Emmit’s rushing title bitter compared to ‘Sweetness’

by David Morain

When this year’s NFL season began, I only wished for two things: 1) that the Vikings would play like they did back in 1998 and 2) that Emmitt Smith would break his leg before he got close to the all-time rushing record. I gave up hope on the Vikes after a 2-5 start that leaves them somewhere between the Cincinnati Bengals and Sister Francine’s School for Ill-Tempered Ladies; however, I remained hopeful that some horrible accident would befall one particular Dallas Cowboy running back. Sunday’s game against the Seahawks quelled all the hope I had left.

There are a million and one reasons why one should pray that Smith would not break Walter “Sweetness” Payton’s rushing record of 16,726 yards. Here are just a few:

#1: He’s a Cowboy. America’s team? Since when did we become a nation of dope-smuggling cokeheads with an affinity for domestic abuse?

#34: Payton exemplified everything that is great about football. Where Smith had Michael Irvin, Alvin Harper and Jay Novecek to help keep the pressure off, Payton had to be the entire offense most of the time. During the Bear’s 1985 championship season, Sweetness was the team’s leading rusher and receiver.

#156: Smith has three Super Bowl rings from 1992, 1993 and 1995. Sweetness just has the one from 1985, and he didn’t even get a touchdown in the game. With the Bear’s threatening on inside the five, they decided to give the ball to then-defensive lineman and current-TNN-celebrity-toughman William “The Refrigerator” Perry. He didn’t even get to score in the biggest game of his life. At least give him something.

#397: Smith keeps every football he ever scored a touchdown with in little baggies, probably right next to his collection of Precious Moments porcelain dolls. After a score, Payton would simply spike the ball and high-five his teammates.

#1,532: Smith appears in commercials with Alf. Enough said.

#17,876: If the record was going to be broken in the first place, ex-Lion Barry Sanders should have been the one to break it. He practically gave the record to Smith in a basket when he retired two years back, as he had more yards on fewer attempts than his Cowboy counterpart. To this day, if you ask any NFL expert who the best running back 90’s was, I’ll bet dollars to donuts that four out of five say Sanders.

#42,190: When Payton died, the entire city of Chicago held a day of mourning. People turned out in droves to Soldier Field to grieve with one another. Good luck getting that kind of compassion in Texas, a state where people scalp tickets to executions.

#168,043: Payton had the Super Bowl Shuffle. They danced, they rapped, they made winning fun. Smith and the Cowboys? They make winning about as much fun as wearing a cheese grater for a jock strap.

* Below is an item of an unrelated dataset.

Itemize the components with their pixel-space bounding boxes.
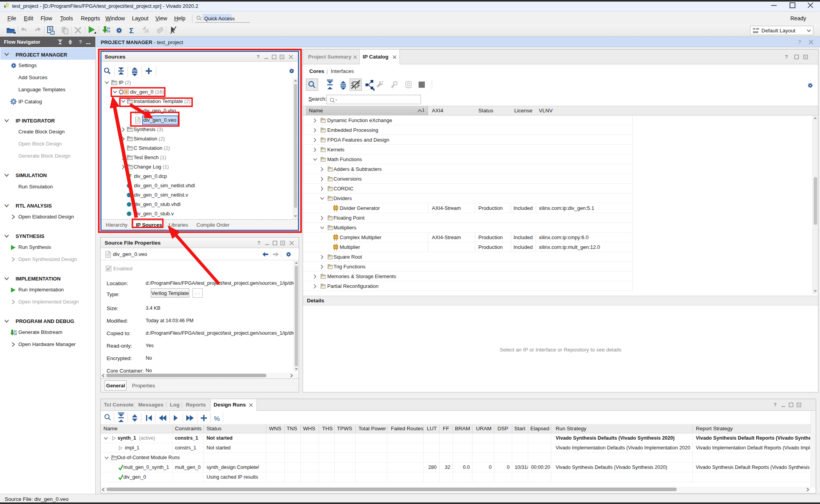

#567,001: Payton had Mike Ditka for a coach, the kind of guy that could kill a cougar with his bare hands. Smith had Jimmy Johnson, Barry Switzer, Chan Gailey, and Dave Campo, the kind of guys that spent prom night at the arcade with Ms. Pacman and a pocketful of a quarters.

#881,374: Sweetness represented the end of the golden era of smashmouth football. You practiced, you played and you kept your mouth shut. Smith symbolizes the new NFL where cell phones and agents are more important than blocking down field and wrapping up your tackles.

I could go on, but I’ve already invested way too much time talking about Emmitt Smith. It’s just that when a record you see as a barrier between being good and being great gets broken by a man that couldn’t carry Walter Payton’s thigh pads, let alone his legacy, it just seems to weaken everything that is pure about the game.